PROBLEM TO SOLVE:
Would you restate the entries below word for word, starting at the first line and ending with the one that has "quando sulla scorta della Primavera araba"?

═══ MATERIALS PROVIDED

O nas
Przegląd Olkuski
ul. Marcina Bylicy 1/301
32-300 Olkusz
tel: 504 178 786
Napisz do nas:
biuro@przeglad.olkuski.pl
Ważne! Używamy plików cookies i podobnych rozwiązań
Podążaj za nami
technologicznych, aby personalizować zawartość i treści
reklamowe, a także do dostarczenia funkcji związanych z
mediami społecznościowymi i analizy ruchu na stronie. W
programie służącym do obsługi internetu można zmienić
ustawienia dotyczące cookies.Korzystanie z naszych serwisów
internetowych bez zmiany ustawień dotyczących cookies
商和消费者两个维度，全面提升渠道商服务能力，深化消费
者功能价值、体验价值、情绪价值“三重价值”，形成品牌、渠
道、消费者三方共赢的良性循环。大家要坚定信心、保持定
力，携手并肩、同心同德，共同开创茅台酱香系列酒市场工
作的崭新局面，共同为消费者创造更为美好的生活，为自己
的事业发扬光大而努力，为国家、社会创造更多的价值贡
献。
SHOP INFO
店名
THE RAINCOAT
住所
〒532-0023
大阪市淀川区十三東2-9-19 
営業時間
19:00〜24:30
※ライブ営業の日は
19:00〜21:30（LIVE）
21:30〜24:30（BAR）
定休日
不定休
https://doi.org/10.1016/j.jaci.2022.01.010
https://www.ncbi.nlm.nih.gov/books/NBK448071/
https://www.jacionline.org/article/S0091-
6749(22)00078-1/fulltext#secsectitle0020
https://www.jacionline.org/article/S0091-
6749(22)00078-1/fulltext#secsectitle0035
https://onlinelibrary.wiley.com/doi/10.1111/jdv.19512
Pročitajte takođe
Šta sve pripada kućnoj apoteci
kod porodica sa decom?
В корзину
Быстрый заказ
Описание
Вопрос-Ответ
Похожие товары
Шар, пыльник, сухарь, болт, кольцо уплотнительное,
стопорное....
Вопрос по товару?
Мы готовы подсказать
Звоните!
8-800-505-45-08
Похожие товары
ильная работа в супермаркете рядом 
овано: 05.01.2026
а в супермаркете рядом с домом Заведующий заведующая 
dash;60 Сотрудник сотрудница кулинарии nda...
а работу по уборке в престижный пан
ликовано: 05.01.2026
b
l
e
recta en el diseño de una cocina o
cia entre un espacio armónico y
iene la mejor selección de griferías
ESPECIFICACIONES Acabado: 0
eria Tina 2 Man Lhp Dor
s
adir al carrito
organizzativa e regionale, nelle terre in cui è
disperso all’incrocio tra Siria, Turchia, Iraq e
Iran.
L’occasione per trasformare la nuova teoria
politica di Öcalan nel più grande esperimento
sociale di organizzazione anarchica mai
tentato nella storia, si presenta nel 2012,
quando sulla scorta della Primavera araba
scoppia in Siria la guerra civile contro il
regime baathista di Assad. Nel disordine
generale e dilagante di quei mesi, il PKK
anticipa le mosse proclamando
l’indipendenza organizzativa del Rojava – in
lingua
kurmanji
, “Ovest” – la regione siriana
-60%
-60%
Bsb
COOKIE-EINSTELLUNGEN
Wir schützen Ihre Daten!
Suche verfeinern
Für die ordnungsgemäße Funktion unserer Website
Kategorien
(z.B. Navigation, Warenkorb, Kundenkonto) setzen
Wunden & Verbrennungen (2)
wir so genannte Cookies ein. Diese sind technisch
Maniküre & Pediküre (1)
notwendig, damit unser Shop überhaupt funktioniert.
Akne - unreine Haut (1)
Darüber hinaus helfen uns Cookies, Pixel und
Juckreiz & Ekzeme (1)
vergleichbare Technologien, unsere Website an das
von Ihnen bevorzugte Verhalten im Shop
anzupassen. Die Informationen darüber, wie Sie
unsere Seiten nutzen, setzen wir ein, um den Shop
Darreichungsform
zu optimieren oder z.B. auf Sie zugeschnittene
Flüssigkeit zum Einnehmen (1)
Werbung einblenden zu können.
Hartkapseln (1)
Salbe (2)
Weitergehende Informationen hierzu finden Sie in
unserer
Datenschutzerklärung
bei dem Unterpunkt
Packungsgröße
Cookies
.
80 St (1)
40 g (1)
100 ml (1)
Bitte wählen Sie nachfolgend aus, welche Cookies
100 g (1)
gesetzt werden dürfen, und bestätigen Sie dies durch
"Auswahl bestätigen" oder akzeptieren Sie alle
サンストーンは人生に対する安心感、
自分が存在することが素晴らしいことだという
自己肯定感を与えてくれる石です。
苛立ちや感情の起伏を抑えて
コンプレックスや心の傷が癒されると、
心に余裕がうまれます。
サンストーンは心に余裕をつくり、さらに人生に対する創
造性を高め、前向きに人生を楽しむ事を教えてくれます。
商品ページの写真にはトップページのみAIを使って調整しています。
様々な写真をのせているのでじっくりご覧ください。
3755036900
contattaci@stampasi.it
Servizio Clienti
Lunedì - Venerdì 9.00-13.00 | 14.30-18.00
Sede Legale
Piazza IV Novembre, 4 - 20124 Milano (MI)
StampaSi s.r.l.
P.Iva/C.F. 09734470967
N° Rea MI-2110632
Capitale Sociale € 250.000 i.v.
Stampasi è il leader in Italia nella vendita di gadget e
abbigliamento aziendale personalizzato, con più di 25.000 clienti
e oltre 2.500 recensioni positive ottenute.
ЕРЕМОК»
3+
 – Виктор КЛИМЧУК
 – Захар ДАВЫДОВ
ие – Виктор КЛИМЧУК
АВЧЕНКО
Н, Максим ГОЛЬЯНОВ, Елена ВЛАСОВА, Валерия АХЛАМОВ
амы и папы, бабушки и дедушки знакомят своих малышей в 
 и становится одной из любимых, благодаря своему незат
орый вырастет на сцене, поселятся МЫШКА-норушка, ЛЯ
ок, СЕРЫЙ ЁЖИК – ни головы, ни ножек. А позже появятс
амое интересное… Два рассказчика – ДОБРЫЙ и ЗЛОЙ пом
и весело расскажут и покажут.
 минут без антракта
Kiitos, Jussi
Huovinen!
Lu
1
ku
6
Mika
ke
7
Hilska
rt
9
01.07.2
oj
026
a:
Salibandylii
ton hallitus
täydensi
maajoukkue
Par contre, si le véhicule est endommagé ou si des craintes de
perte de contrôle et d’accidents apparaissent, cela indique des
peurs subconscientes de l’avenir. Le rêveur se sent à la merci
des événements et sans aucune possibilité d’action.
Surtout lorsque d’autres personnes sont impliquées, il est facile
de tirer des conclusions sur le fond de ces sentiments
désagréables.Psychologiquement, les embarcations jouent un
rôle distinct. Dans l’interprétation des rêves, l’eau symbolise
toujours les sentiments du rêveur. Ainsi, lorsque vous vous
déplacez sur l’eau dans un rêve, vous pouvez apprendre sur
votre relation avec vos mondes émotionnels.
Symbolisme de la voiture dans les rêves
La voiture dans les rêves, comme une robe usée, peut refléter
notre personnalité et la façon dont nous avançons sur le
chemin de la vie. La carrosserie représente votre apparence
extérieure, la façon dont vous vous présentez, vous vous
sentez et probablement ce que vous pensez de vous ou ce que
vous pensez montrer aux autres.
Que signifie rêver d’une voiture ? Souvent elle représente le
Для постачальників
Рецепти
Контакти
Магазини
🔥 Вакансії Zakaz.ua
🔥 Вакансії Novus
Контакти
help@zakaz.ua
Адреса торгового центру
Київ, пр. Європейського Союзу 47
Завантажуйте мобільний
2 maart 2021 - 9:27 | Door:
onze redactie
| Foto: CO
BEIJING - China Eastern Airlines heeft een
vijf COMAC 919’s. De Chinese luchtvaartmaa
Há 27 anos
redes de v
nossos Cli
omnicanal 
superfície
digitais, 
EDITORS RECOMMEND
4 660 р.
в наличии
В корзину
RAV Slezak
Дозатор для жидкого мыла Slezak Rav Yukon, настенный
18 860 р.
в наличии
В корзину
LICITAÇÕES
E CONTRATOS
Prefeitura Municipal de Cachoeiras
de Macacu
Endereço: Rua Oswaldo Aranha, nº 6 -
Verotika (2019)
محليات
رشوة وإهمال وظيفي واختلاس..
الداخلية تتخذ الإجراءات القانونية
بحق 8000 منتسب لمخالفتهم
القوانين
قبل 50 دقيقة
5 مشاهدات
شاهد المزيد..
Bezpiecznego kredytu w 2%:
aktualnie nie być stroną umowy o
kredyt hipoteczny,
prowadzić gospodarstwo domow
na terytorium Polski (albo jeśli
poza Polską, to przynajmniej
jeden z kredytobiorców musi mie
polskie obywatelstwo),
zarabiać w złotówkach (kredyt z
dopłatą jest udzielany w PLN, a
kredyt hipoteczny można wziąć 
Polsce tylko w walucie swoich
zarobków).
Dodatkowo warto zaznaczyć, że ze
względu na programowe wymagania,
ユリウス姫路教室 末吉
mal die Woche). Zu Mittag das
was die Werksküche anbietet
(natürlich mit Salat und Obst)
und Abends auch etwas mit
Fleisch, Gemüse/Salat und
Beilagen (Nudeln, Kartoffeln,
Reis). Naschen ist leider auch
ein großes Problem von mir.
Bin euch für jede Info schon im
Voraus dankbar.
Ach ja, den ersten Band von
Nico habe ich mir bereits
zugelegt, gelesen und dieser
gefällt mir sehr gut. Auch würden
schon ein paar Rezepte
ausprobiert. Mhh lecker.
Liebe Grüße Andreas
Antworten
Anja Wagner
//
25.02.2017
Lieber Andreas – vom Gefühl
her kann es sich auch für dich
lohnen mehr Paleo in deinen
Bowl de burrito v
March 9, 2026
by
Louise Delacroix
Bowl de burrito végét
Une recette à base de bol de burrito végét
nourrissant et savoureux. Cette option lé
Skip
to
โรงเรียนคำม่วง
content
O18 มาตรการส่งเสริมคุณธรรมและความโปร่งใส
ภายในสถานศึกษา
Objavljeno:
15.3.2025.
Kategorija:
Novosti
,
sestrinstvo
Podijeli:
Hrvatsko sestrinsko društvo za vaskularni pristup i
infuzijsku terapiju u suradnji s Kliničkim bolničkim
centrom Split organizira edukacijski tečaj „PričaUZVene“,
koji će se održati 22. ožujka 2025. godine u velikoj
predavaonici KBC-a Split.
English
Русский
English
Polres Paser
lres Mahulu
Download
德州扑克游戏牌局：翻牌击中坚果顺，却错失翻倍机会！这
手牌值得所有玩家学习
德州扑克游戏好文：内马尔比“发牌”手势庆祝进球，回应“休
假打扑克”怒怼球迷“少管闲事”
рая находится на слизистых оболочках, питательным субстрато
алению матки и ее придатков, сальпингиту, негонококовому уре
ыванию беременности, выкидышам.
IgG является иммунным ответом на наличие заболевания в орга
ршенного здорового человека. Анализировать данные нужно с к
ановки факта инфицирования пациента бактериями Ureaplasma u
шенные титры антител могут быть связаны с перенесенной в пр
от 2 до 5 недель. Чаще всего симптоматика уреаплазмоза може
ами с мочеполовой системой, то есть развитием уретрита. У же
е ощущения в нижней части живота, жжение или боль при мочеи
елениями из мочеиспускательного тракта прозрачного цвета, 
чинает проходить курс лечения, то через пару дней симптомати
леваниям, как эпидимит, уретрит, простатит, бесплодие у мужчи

══════

ANSWER FOR THE TASK:
O nas
Przegląd Olkuski
ul. Marcina Bylicy 1/301
32-300 Olkusz
tel: 504 178 786
Napisz do nas:
biuro@przeglad.olkuski.pl
Ważne! Używamy plików cookies i podobnych rozwiązań
Podążaj za nami
technologicznych, aby personalizować zawartość i treści
reklamowe, a także do dostarczenia funkcji związanych z
mediami społecznościowymi i analizy ruchu na stronie. W
programie służącym do obsługi internetu można zmienić
ustawienia dotyczące cookies.Korzystanie z naszych serwisów
internetowych bez zmiany ustawień dotyczących cookies
商和消费者两个维度，全面提升渠道商服务能力，深化消费
者功能价值、体验价值、情绪价值“三重价值”，形成品牌、渠
道、消费者三方共赢的良性循环。大家要坚定信心、保持定
力，携手并肩、同心同德，共同开创茅台酱香系列酒市场工
作的崭新局面，共同为消费者创造更为美好的生活，为自己
的事业发扬光大而努力，为国家、社会创造更多的价值贡
献。
SHOP INFO
店名
THE RAINCOAT
住所
〒532-0023
大阪市淀川区十三東2-9-19 
営業時間
19:00〜24:30
※ライブ営業の日は
19:00〜21:30（LIVE）
21:30〜24:30（BAR）
定休日
不定休
https://doi.org/10.1016/j.jaci.2022.01.010
https://www.ncbi.nlm.nih.gov/books/NBK448071/
https://www.jacionline.org/article/S0091-
6749(22)00078-1/fulltext#secsectitle0020
https://www.jacionline.org/article/S0091-
6749(22)00078-1/fulltext#secsectitle0035
https://onlinelibrary.wiley.com/doi/10.1111/jdv.19512
Pročitajte takođe
Šta sve pripada kućnoj apoteci
kod porodica sa decom?
В корзину
Быстрый заказ
Описание
Вопрос-Ответ
Похожие товары
Шар, пыльник, сухарь, болт, кольцо уплотнительное,
стопорное....
Вопрос по товару?
Мы готовы подсказать
Звоните!
8-800-505-45-08
Похожие товары
ильная работа в супермаркете рядом 
овано: 05.01.2026
а в супермаркете рядом с домом Заведующий заведующая 
dash;60 Сотрудник сотрудница кулинарии nda...
а работу по уборке в престижный пан
ликовано: 05.01.2026
b
l
e
recta en el diseño de una cocina o
cia entre un espacio armónico y
iene la mejor selección de griferías
ESPECIFICACIONES Acabado: 0
eria Tina 2 Man Lhp Dor
s
adir al carrito
organizzativa e regionale, nelle terre in cui è
disperso all’incrocio tra Siria, Turchia, Iraq e
Iran.
L’occasione per trasformare la nuova teoria
politica di Öcalan nel più grande esperimento
sociale di organizzazione anarchica mai
tentato nella storia, si presenta nel 2012,
quando sulla scorta della Primavera araba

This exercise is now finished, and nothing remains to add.